L'autore è Lawrence Osborne, viaggiatore narratore inglese trapiantato a NewYork, che nei suoi libri l'ultimo è dedicato a Bangkok racconta immagini e segreti di ogni angolo del mondo. La vetrina è Newsweek. L'argomento del reportage è Capri, che nel titolo è battezzata come «Isola dell'amore» e tale resta dalla prima all'ultima riga: dal piacere puro nei palazzi dell'impero romano all'outing di primo Novecento che ne fece una capitale gay, passando per le fascinazioni subite da celebri scrittori e i capricci di eccentrici miliardari «che qui potevano esorcizzare i loro demoni», per finire poi con l'innamoramento degli oc¬chi e del gusto, tra scogliere a picco sul mare e sapori mediterranei.

«Sul versante opposto dell'isola scrive Osborne nell'ultima pagina del reportage un altro posto che conservale atmosfere del passato è l'Hotel Caesar Augustus di Anacapri. Antica residenza di un principe russo, Emmanuel Bullack, si affaccia su una scogliera che guarda sul Vesuvio e su Napoli, proprio sotto Villa San Michele. E uno di quei tipici hotel italiani "cinque stelle lusso" (in italiano nel testo) che hanno come principale caratteristica la semplicità senza ostentazione. Dai balconi delle camere si possono vedere i falchi e le sfumature smeraldo di un mare che non dimentica la sua storia secolare. Nello splendido ristorante diretto da Giuseppe Restavi offriranno linguine al nero di seppia, frutti di mare, granchio reale, melenzane, fave e menta coltivate nell'orto dell'albergo, il tutto annaffiato da una bottiglia di Fiano di Avellino ben freddo».

Una gioia per il palato e non solo: «Nei grandi ristoranti metropolitani - sentenzia Osborne - non si arriva neanche vicino a questo livello di sensazione».
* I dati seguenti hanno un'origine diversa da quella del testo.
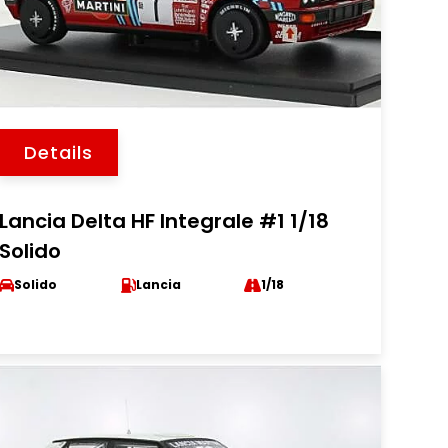
Details
Lancia Delta HF Integrale #1 1/18
Solido
Solido
Lancia
1/18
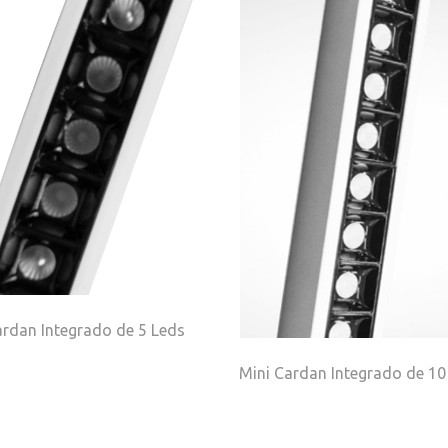
ardan Integrado de 5 Leds
Mini Cardan Integrado de 10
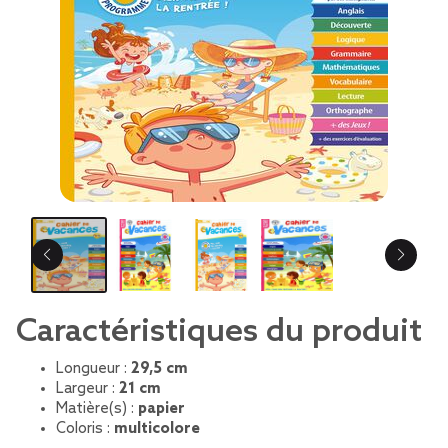
Caractéristiques du produit
Longueur :
29,5 cm
Largeur :
21 cm
Matière(s) :
papier
Coloris :
multicolore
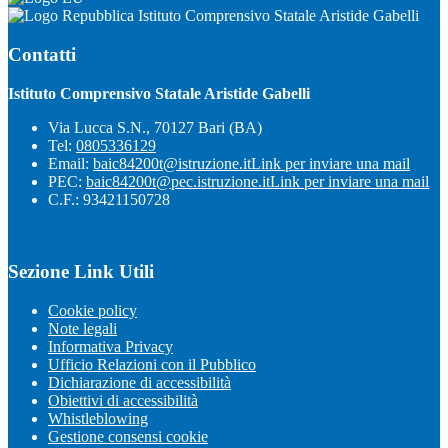
Istituto Comprensivo Statale Aristide Gabelli
Contatti
Istituto Comprensivo Statale Aristide Gabelli
Via Lucca S.N., 70127 Bari (BA)
Tel:
0805336129
Email:
baic84200t@istruzione.it
Link per inviare una mail
PEC:
baic84200t@pec.istruzione.it
Link per inviare una mail
C.F.: 93421150728
Sezione Link Utili
Cookie policy
Note legali
Informativa Privacy
Ufficio Relazioni con il Pubblico
Dichiarazione di accessibilità
Obiettivi di accessibilità
Whistleblowing
Gestione consensi cookie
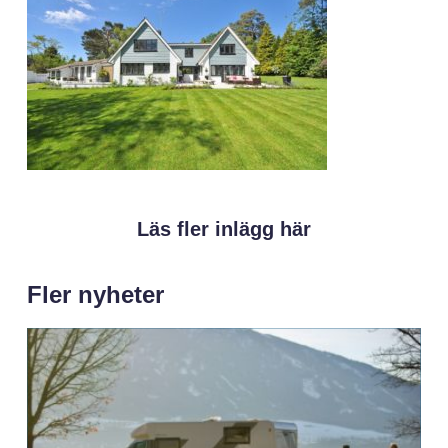
Läs fler inlägg här
Fler nyheter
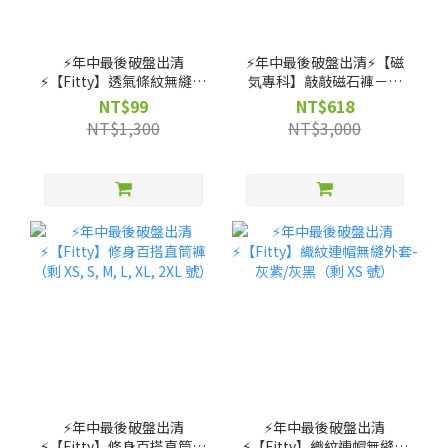
⚡️年中最後破盤出清
⚡️年中最後破盤出清⚡️【磁
⚡️【Fitty】透氣條紋無縫上
気專科】敲敲磁石褲－高
衣（剩 XS, S, M 號）
腰直筒款（剩 XS, S, M, L,
NT$99
NT$618
XL 號）
NT$1,300
NT$3,000
⚡️年中最後破盤出清
⚡️年中最後破盤出清
⚡️【Fitty】修身百搭直筒褲
⚡️【Fitty】織紋連帽無縫外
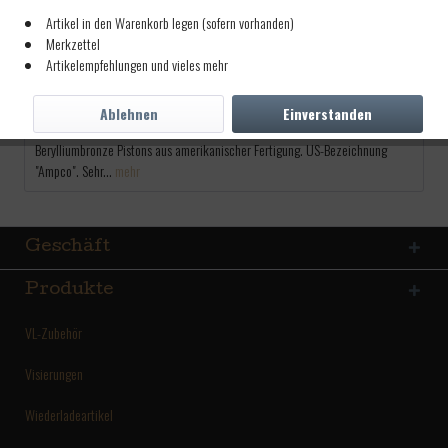
11,00 € *
Artikel in den Warenkorb legen (sofern vorhanden)
Merkzettel
inkl. MwSt.
zzgl. Versandkosten
Artikelempfehlungen und vieles mehr
Lieferzeit ca. 5 Tage
Ablehnen
Einverstanden
Beschreibung
Berylliumbronze Pistons aus amerikanischer Fertigung. US-Bezeichnung
"Ampco". Sehr...
mehr
Geschäft
Produkte
VL-Zubehör
Visierungen
Wiederladeartikel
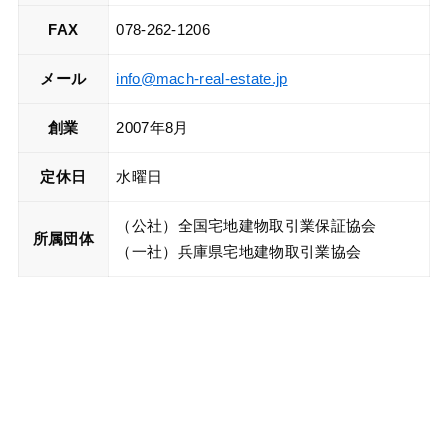
FAX
078-262-1206
メール
info@mach-real-estate.jp
創業
2007年8月
定休日
水曜日
（公社）全国宅地建物取引業保証協会
所属団体
（一社）兵庫県宅地建物取引業協会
Ci si può lamentare per quello che Capri è diventata con il tempo, continua lo scrittore, e descrive «un'infinità di negozi di vasellame, outlet di biancheria intima per giovani rampanti, cartelli che pubblicizzano i sandali fatti a mano. Personalmente, però, non ho mai dato troppa importanza alle contaminazioni né al consumismo e nemmeno ai turisti russi che vanno in giro con la t shirt dei Black Sabbath. Qui la notte profuma ancora di mare e di pino. Nell'Hotel Caesar Augustus c'è una statua a grandezza naturale dell'imperatore, copia conforme - come spesso avviene - di quella ritrovata a Roma nella Villa Livia. Fu il principe Bullack a commissionarla. Capri è rimasta l'isola di Augusto e di Tiberio, ma per qualche verso ricorda anche l'India: e il suo passato pagano riemerge dai prati luminosi, dalle distese di papaveri, ciclamini e rosmarino selvatico».